* Task description
Your task is to copy each line of the listing that contains the word "детей".
Start of Supplied information
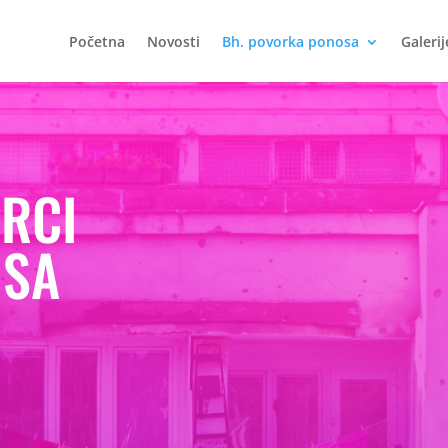
Početna
Novosti
Bh. povorka ponosa
Galerij
.
RCI
SA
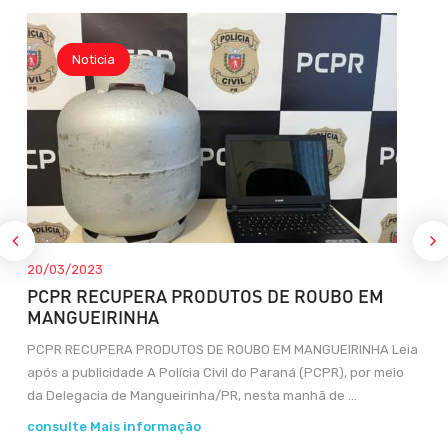
Noticia
20/03/2023
PCPR RECUPERA PRODUTOS DE ROUBO EM
MANGUEIRINHA
PCPR RECUPERA PRODUTOS DE ROUBO EM MANGUEIRINHA Leia
após a publicidade A Polícia Civil do Paraná (PCPR), por meio
da Delegacia de Mangueirinha/PR, nesta manhã de ...
consulte Mais informação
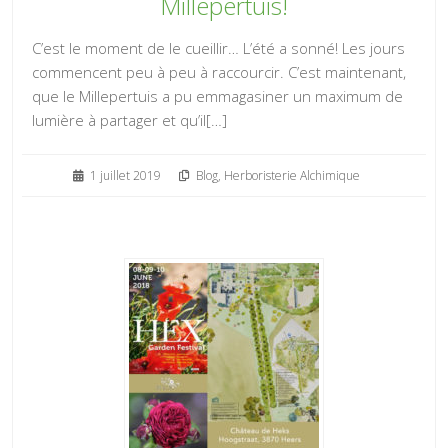
Millepertuis!
C’est le moment de le cueillir… L’été a sonné! Les jours
commencent peu à peu à raccourcir. C’est maintenant,
que le Millepertuis a pu emmagasiner un maximum de
lumière à partager et qu’il[…]
1 juillet 2019
Blog
,
Herboristerie Alchimique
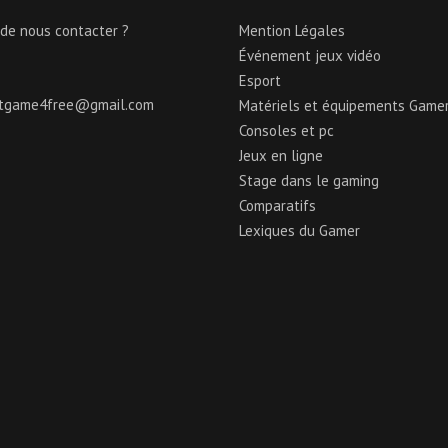
 de nous contacter ?
Mention Légales
Événement jeux vidéo
Esport
ctgame4free@gmail.com
Matériels et équipements Game
Consoles et pc
Jeux en ligne
Stage dans le gaming
Comparatifs
Lexiques du Gamer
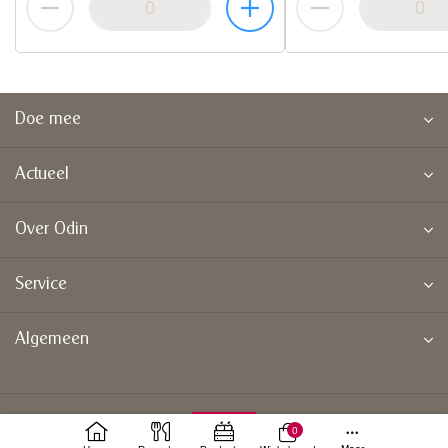
Doe mee
Actueel
Over Odin
Service
Algemeen
0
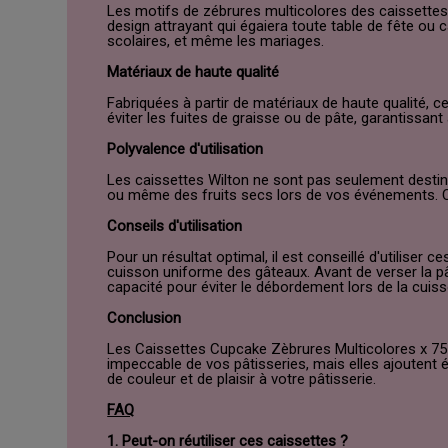
Les motifs de zébrures multicolores des caissettes
design attrayant qui égaiera toute table de fête ou 
scolaires, et même les mariages.
Matériaux de haute qualité
Fabriquées à partir de matériaux de haute qualité, c
éviter les fuites de graisse ou de pâte, garantissa
Polyvalence d'utilisation
Les caissettes Wilton ne sont pas seulement destin
ou même des fruits secs lors de vos événements. Cet
Conseils d'utilisation
Pour un résultat optimal, il est conseillé d'utilis
cuisson uniforme des gâteaux. Avant de verser la pâ
capacité pour éviter le débordement lors de la cuiss
Conclusion
Les Caissettes Cupcake Zèbrures Multicolores x 75 d
impeccable de vos pâtisseries, mais elles ajoutent
de couleur et de plaisir à votre pâtisserie.
FAQ
1. Peut-on réutiliser ces caissettes ?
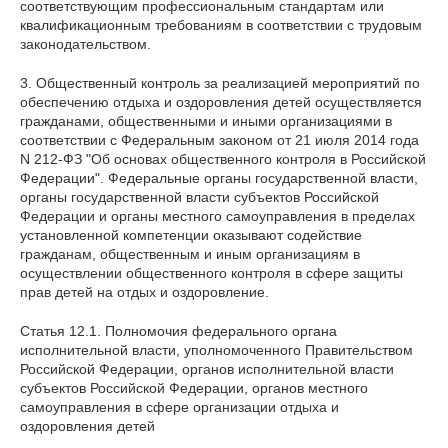
соответствующим профессиональным стандартам или
квалификационным требованиям в соответствии с трудовым
законодательством.
3. Общественный контроль за реализацией мероприятий по
обеспечению отдыха и оздоровления детей осуществляется
гражданами, общественными и иными организациями в
соответствии с Федеральным законом от 21 июля 2014 года
N 212-ФЗ "Об основах общественного контроля в Российской
Федерации". Федеральные органы государственной власти,
органы государственной власти субъектов Российской
Федерации и органы местного самоуправления в пределах
установленной компетенции оказывают содействие
гражданам, общественным и иным организациям в
осуществлении общественного контроля в сфере защиты
прав детей на отдых и оздоровление.
Статья 12.1. Полномочия федерального органа
исполнительной власти, уполномоченного Правительством
Российской Федерации, органов исполнительной власти
субъектов Российской Федерации, органов местного
самоуправления в сфере организации отдыха и
оздоровления детей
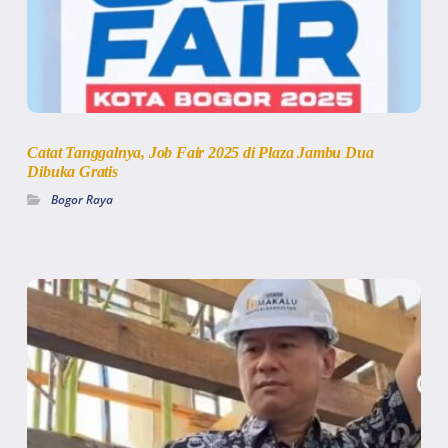
Catat Tanggalnya, Job Fair 2025 di Plaza Jambu Dua
Dibuka Gratis
Bogor Raya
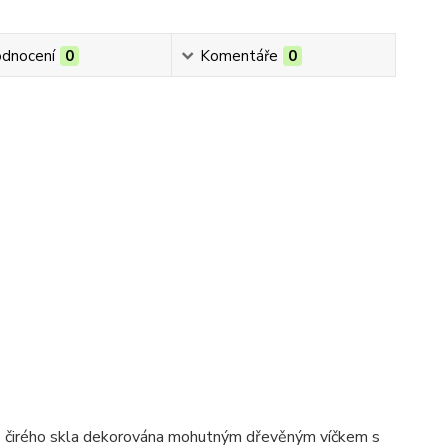
dnocení
0
Komentáře
0
ho čirého skla dekorována mohutným dřevěným víčkem s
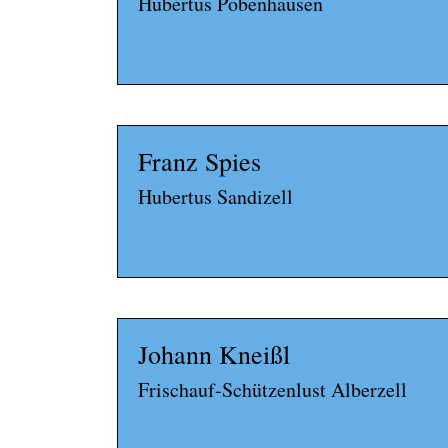
Hubertus Pobenhausen
Franz Spies
Hubertus Sandizell
Johann Kneißl
Frischauf-Schützenlust Alberzell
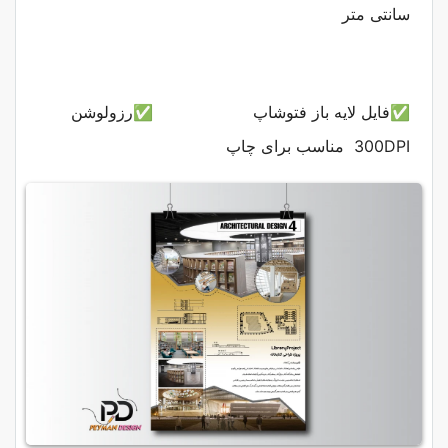
سانتی متر
✅فایل لایه باز فتوشاپ
✅رزولوشن
300DPI مناسب برای چاپ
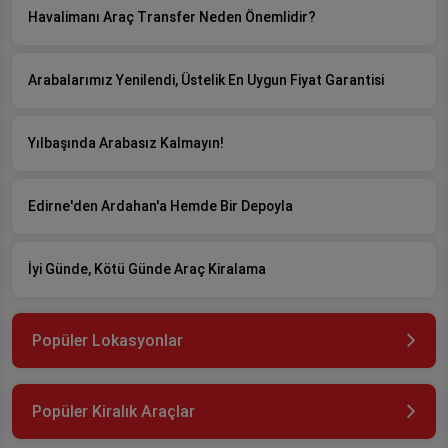
Havalimanı Araç Transfer Neden Önemlidir?
Arabalarımız Yenilendi, Üstelik En Uygun Fiyat Garantisi
Yılbaşında Arabasız Kalmayın!
Edirne'den Ardahan'a Hemde Bir Depoyla
İyi Günde, Kötü Günde Araç Kiralama
Popüler Lokasyonlar
Popüler Kiralık Araçlar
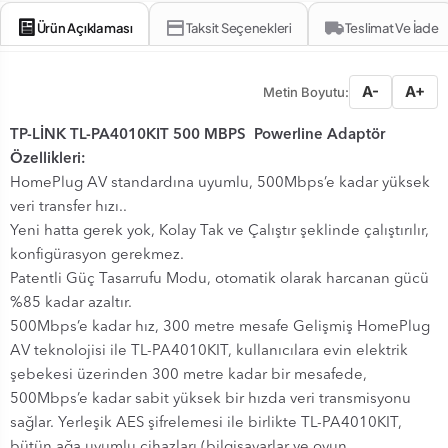
Ürün Açıklaması
Taksit Seçenekleri
Teslimat Ve İade
A-
A+
Metin Boyutu:
TP-LİNK TL-PA4010KIT 500 MBPS Powerline Adaptör
Özellikleri:
HomePlug AV standardına uyumlu, 500Mbps’e kadar yüksek
veri transfer hızı..
Yeni hatta gerek yok, Kolay Tak ve Çalıştır şeklinde çalıştırılır,
konfigürasyon gerekmez.
Patentli Güç Tasarrufu Modu, otomatik olarak harcanan gücü
%85 kadar azaltır.
500Mbps’e kadar hız, 300 metre mesafe Gelişmiş HomePlug
AV teknolojisi ile TL-PA4010KIT, kullanıcılara evin elektrik
şebekesi üzerinden 300 metre kadar bir mesafede,
500Mbps’e kadar sabit yüksek bir hızda veri transmisyonu
sağlar. Yerleşik AES şifrelemesi ile birlikte TL-PA4010KIT,
bütün ağa uyumlu cihazları (bilgisayarlar ve oyun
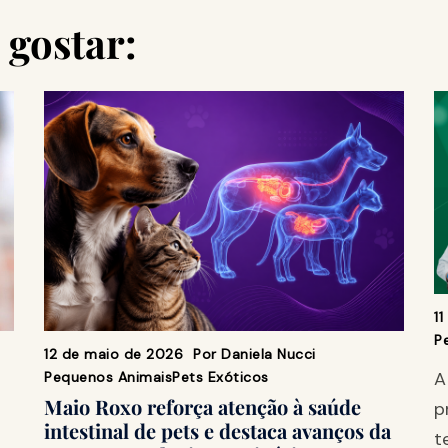
gostar:
1
P
12 de maio de 2026
Por
Daniela Nucci
A
Pequenos Animais
Pets Exóticos
Maio Roxo reforça atenção à saúde
p
intestinal de pets e destaca avanços da
t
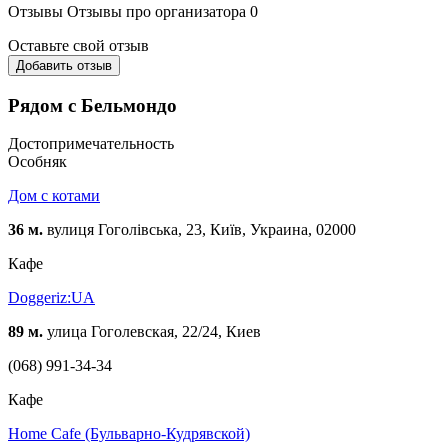
Отзывы
Отзывы про организатора
0
Оставьте свой отзыв
Добавить отзыв
Рядом с Бельмондо
Достопримечательность
Особняк
Дом с котами
36 м.
вулиця Гоголівська, 23, Київ, Украина, 02000
Кафе
Doggeriz:UA
89 м.
улица Гоголевская, 22/24, Киев
(068) 991-34-34
Кафе
Home Cafe (Бульварно-Кудрявской)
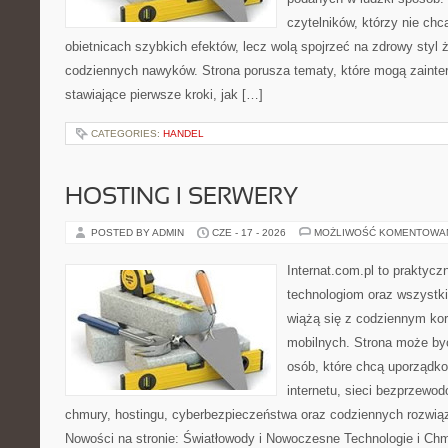
czytelników, którzy nie chc
obietnicach szybkich efektów, lecz wolą spojrzeć na zdrowy styl 
codziennych nawyków. Strona porusza tematy, które mogą zaint
stawiające pierwsze kroki, jak […]
CATEGORIES:
HANDEL
HOSTING I SERWERY
POSTED BY ADMIN
CZE - 17 - 2026
MOŻLIWOŚĆ KOMENTOWA
Internat.com.pl to praktyc
technologiom oraz wszystk
wiążą się z codziennym ko
mobilnych. Strona może b
osób, które chcą uporządk
internetu, sieci bezprzewo
chmury, hostingu, cyberbezpieczeństwa oraz codziennych rozwią
Nowości na stronie: Światłowody i Nowoczesne Technologie i Ch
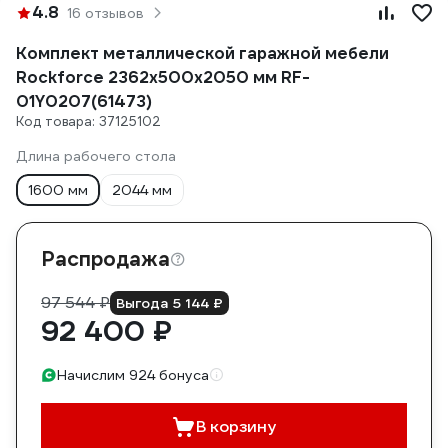
4.8
16 отзывов
Комплект металлической гаражной мебели
Rockforce 2362x500x2050 мм RF-
01Y0207(61473)
Код товара: 37125102
Длина рабочего стола
1600 мм
2044 мм
Распродажа
97 544 ₽
Выгода 5 144 ₽
92 400 ₽
Начислим 924 бонуса
В корзину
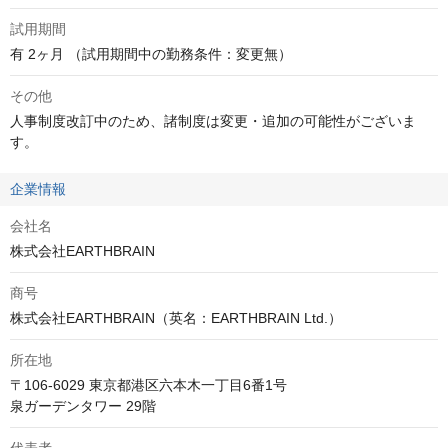
試用期間
有 2ヶ月 （試用期間中の勤務条件：変更無）
その他
人事制度改訂中のため、諸制度は変更・追加の可能性がございま
す。
企業情報
会社名
株式会社EARTHBRAIN
商号
株式会社EARTHBRAIN（英名：EARTHBRAIN Ltd.）
所在地
〒106-6029 東京都港区六本木一丁目6番1号 

泉ガーデンタワー 29階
End of Supplied information
* Task output
обеспечению отдыха и оздоровления детей осуществляется
прав детей на отдых и оздоровление.
оздоровления детей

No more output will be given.